Quite a volatile week ended with EUR/USD trading around 1.0560, not far from the year-to-date low of 1.0470. The pair corrected part of its previous weekly losses but overall retains the bearish stance.

Blame it on central banks

Central banks took centre stage this week, as overheating inflation keeps running out of control, and monetary tightening has become the new norm. The Reserve Bank of Australia was the first, hiking its cash rate by 25 bps. “The economy has proven to be resilient, and inflation has picked up more quickly, and to a higher level, than was expected,” the accompanying statement reads.

On Wednesday, it was the turn of the US Federal Reserve, probably the most anticipated event of the week. As widely expected, the central bank raised the Fed Funds rate by 50 bps to a range of 0.75% to 1% and announced the bank would start reducing the balance sheet on June 1. Policymakers said they would begin with a $47.5 billion cap on the monthly runoff, rising to $95 billion after three months.

Financial markets showed little reaction to the announcement, which was pretty much in line with expectations. However, hell broke loose with Chair Jerome Powell's press conference. Among other things, Powell dismissed potential 75 bps hikes, and investors cheered the “less aggressive” stance. Wall Street rallied, dragging alongside high-yielding currencies to the detriment of the greenback. The EUR/USD pair reached a weekly high of 1.0641 in the aftermath of the announcement, then plummeted to a weekly low of 1.0492 early on Thursday.

The catalyst for the dollar’s recovery was the Bank of England.  The BOE’s Monetary Policy Committee unanimously agreed to raise rates by 25 bps to 1%. However, the central bank downwardly revised its growth estimates for this year and the next one. Additionally, Governor Andrew Bailey warned that the UK is at risk of slipping into recession before the year-end, adding that inflation could go above 10% in the upcoming months.

Reality check for market participants

Bailey’s reality check extended to US shores as the American economy faces stagflation, that is, slowing economic growth coupled with rising inflation. Wall Street plummeted on Thursday, and the greenback regained its poise.

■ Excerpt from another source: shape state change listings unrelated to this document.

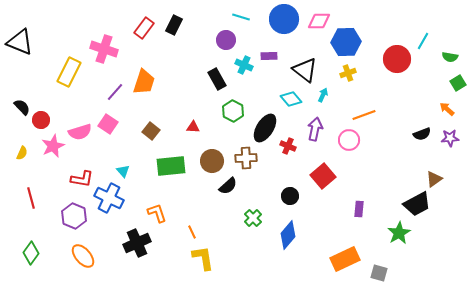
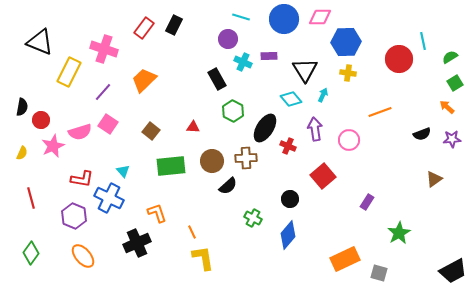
pink diamond at (319, 21): moved 1 px right, 4 px up
purple circle at (226, 40): moved 2 px right, 1 px up
cyan line at (423, 41): rotated 42 degrees counterclockwise
black triangle at (20, 42): moved 20 px right
green semicircle at (450, 57): rotated 140 degrees clockwise
red circle at (397, 59): moved 2 px right
cyan cross at (244, 65): moved 1 px left, 3 px up
black triangle at (305, 70): rotated 20 degrees clockwise
yellow cross at (348, 73): rotated 28 degrees clockwise
orange trapezoid at (144, 82): moved 2 px up; rotated 152 degrees counterclockwise
green square at (458, 83): moved 3 px left
purple line at (115, 92): moved 12 px left
black semicircle at (22, 107): rotated 54 degrees clockwise
orange arrow at (447, 109): moved 2 px up
orange line at (364, 115): moved 16 px right, 3 px up
purple arrow at (315, 129): rotated 20 degrees counterclockwise
purple star at (450, 138): moved 2 px right, 1 px down
black circle at (290, 196): moved 3 px down
black trapezoid at (417, 204): moved 36 px right, 67 px down
purple rectangle at (359, 209): moved 8 px right, 7 px up; rotated 28 degrees clockwise
green cross at (253, 218): rotated 18 degrees counterclockwise
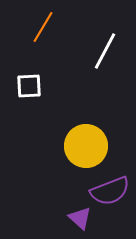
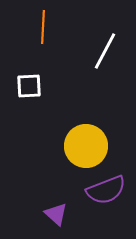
orange line: rotated 28 degrees counterclockwise
purple semicircle: moved 4 px left, 1 px up
purple triangle: moved 24 px left, 4 px up
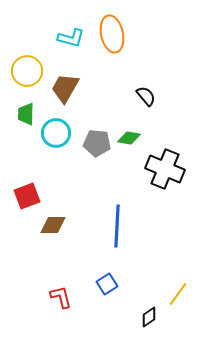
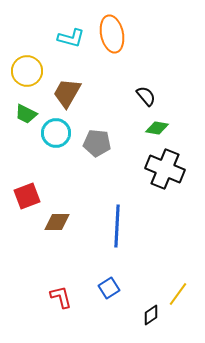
brown trapezoid: moved 2 px right, 5 px down
green trapezoid: rotated 65 degrees counterclockwise
green diamond: moved 28 px right, 10 px up
brown diamond: moved 4 px right, 3 px up
blue square: moved 2 px right, 4 px down
black diamond: moved 2 px right, 2 px up
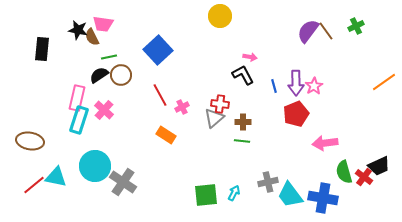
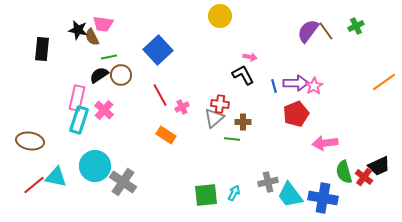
purple arrow at (296, 83): rotated 90 degrees counterclockwise
green line at (242, 141): moved 10 px left, 2 px up
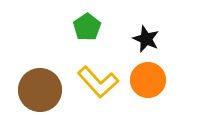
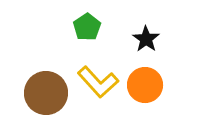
black star: rotated 12 degrees clockwise
orange circle: moved 3 px left, 5 px down
brown circle: moved 6 px right, 3 px down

Also, market participants realized that the Fed may not have been more aggressive than anticipated, but it is indeed the one applying the toughest measures. European Central Bank officials have mentioned July as the possible date on which they would discuss a rate hike,  but by that moment, the Fed would have likely pulled the trigger again by another 50 bps. In the long run, the central banks’ imbalance will keep favoring the American currency.

Another huge factor weighing on the shared currency is the Eastern European crisis. Russia is not backing down on its determination to dominate Ukraine and keeps attacking the country. The European Union is struggling to replace Russian energy, and despite announcing the sixth pack of sanctions, it’s still unable to agree on a full oil embargo. The European Commission has proposed an oil ban exemption for Hungary and Slovakia through 2024. The EUR has little chance of rallying against its American rival as long as this menace persists.

What is data telling?

Economic growth is still on the right path but slowing. The US ISM Manufacturing PMI printed at 55.4 in April, down from 57.1 in March. The services indexes came in at 54.6, also missing expectations and below its previous reading.

On Friday, the country published the April Nonfarm Payroll report, showing 428K new jobs were added in the month. The Unemployment Rate was 3.6%, slightly higher than the estimate of 3.5%. Additionally, Average Hourly Earnings were confirmed at 5.5% YoY, adding to inflationary pressures and being a major headache for policymakers.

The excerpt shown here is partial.